After having been undermined and having her confidence stripped over the years by her former partner, the owner had been convinced that although she needed to continue to pay the mortgage, he now had more rights to the property than her, that she had no right to do anything about the property and that she had no access to the house to be able to retrieve documents in order to sort the issue out. My initial conversations with her were about building her up again and convincing her that she was the sole legal owner of the property, that the former partner had no claim, that she could gain access or ask others to do it on her behalf. We also arranged together that myself and her mortgagee could freely discuss the mortgage account and empty property. The staff on the legal team of the lender were superb and worked in partnership on this.
We arranged that the owner would voluntarily surrender the property and that they would give additional time for the owner to arrange for paperwork to be searched for and certain personal items and things relating to the children to be removed. The owner no longer had keys to the property so we paid for a locksmith to gain entry. The owner was also unable to travel as far as Derby so arranged for her remaining friend in Derby to attend and retrieve what she needed. I had to form a plan with the police, her friend and my accompanying colleague about what would happen in the unlikely event that the ex-partner turned up. Although residents had repeatedly confirmed that the property was empty we had no idea about whether anyone else in the locality was in contact with the ex.

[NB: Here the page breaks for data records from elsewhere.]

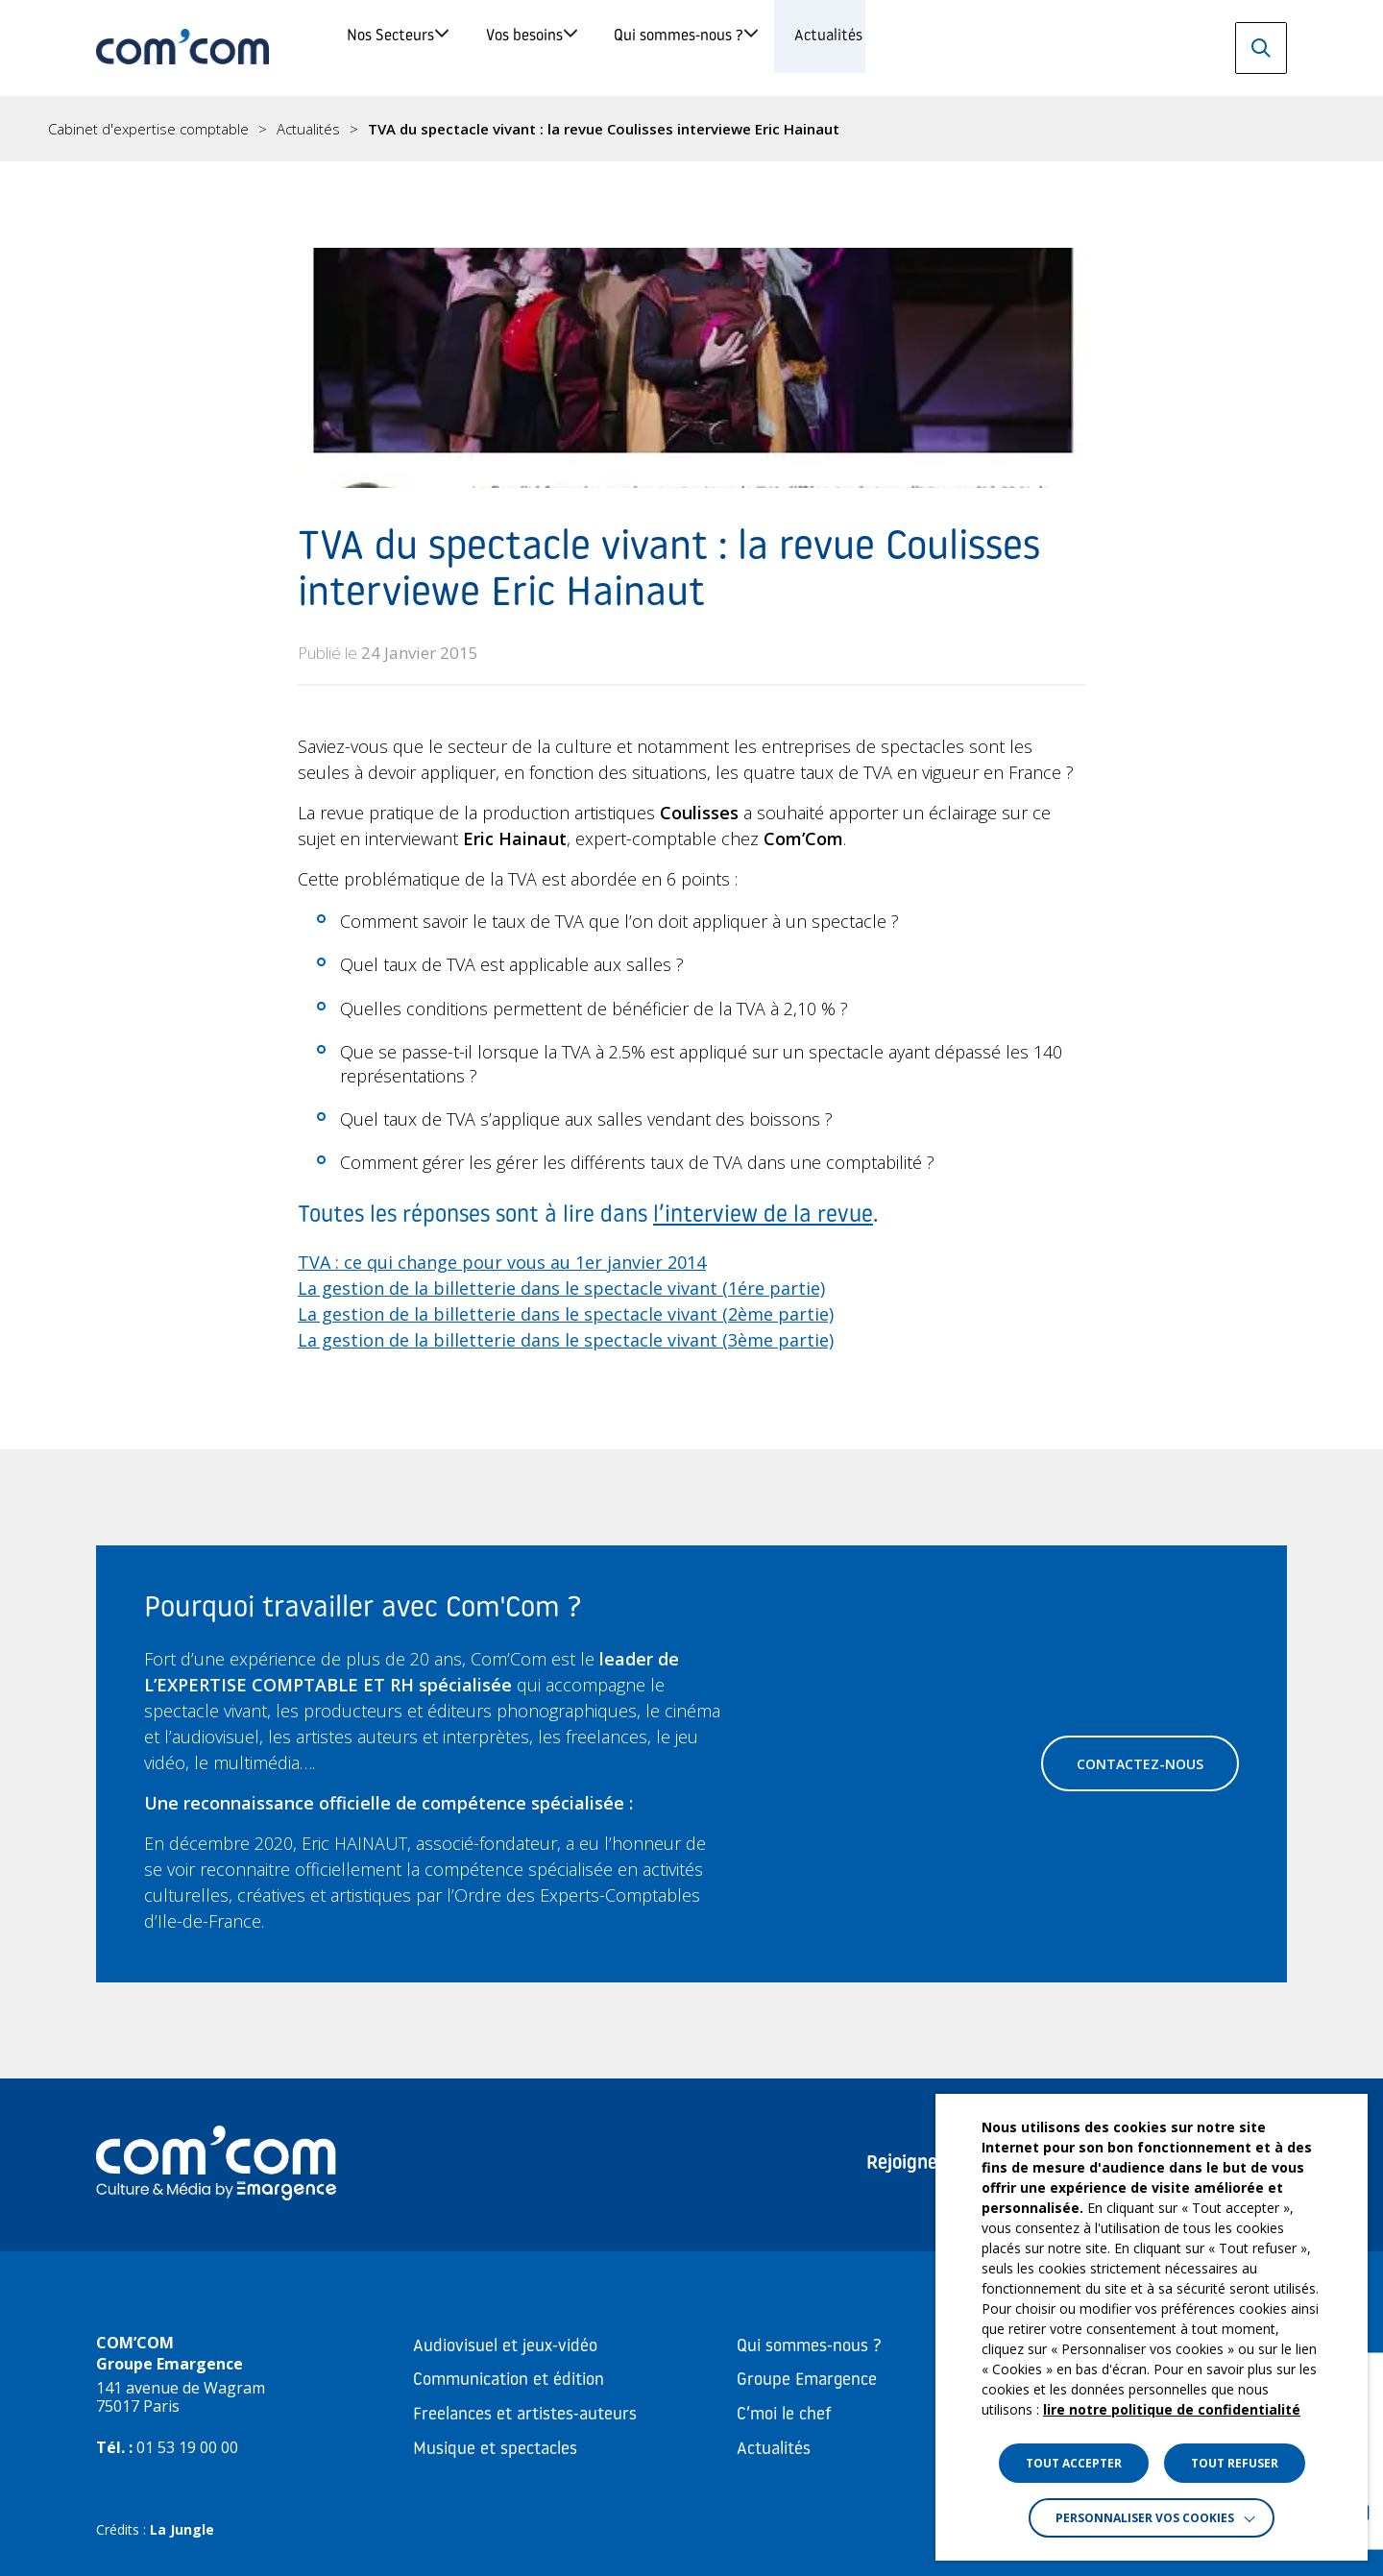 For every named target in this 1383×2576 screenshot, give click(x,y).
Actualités (1044, 47)
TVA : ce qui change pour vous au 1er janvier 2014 (502, 1262)
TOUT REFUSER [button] (1234, 2463)
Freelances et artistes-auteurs (525, 2415)
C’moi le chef (784, 2415)
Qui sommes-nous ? (830, 47)
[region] (691, 128)
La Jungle (182, 2529)
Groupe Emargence (807, 2380)
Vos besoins (610, 47)
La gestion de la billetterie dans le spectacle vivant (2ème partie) (566, 1313)
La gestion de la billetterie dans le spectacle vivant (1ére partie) (561, 1288)
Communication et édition (508, 2380)
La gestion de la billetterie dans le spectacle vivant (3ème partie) (566, 1339)
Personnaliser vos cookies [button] (1144, 2518)
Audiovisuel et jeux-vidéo (505, 2347)
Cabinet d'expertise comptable (148, 129)
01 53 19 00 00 (187, 2447)
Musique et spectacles (495, 2450)
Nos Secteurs (414, 47)
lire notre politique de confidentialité (1171, 2409)
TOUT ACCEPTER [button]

The day of entry came and went without a hitch. It was emotionally stirring though to enter a property that had been fled from, with all possessions there. Apart from a little dust and cobwebs and a build up of mail the inside was modern and immaculate – very different from most empty properties I see. With new keys to the property, the friend was able to arrange removal of paperwork and emotionally valuable items and clearance of the rest – including the owner's car that had been left on the drive all these years.
Although clearance of the property and voluntary surrender dragged on a little, due to good communication and negotiation, the mortgagee was understanding and has now been able to put the property up for sale.
In the end, I'm really pleased that Legal wouldn't pursue the charging order. It could have been a faceless, impersonal enforcement exercise. Instead, it was carried out with empathy, with a bespoke personal solution addressing the needs of the owner, the council and the lender and probably the best result for the owner, given that it would have been appropriate for various forms of formal enforcement action to have been pursued to their conclusion. But, better than all of this, it helped build the confidence of someone who thought they had lost all right to decide what happened to their property or be part of a negotiating process but still retained the financial responsibilities of property ownership.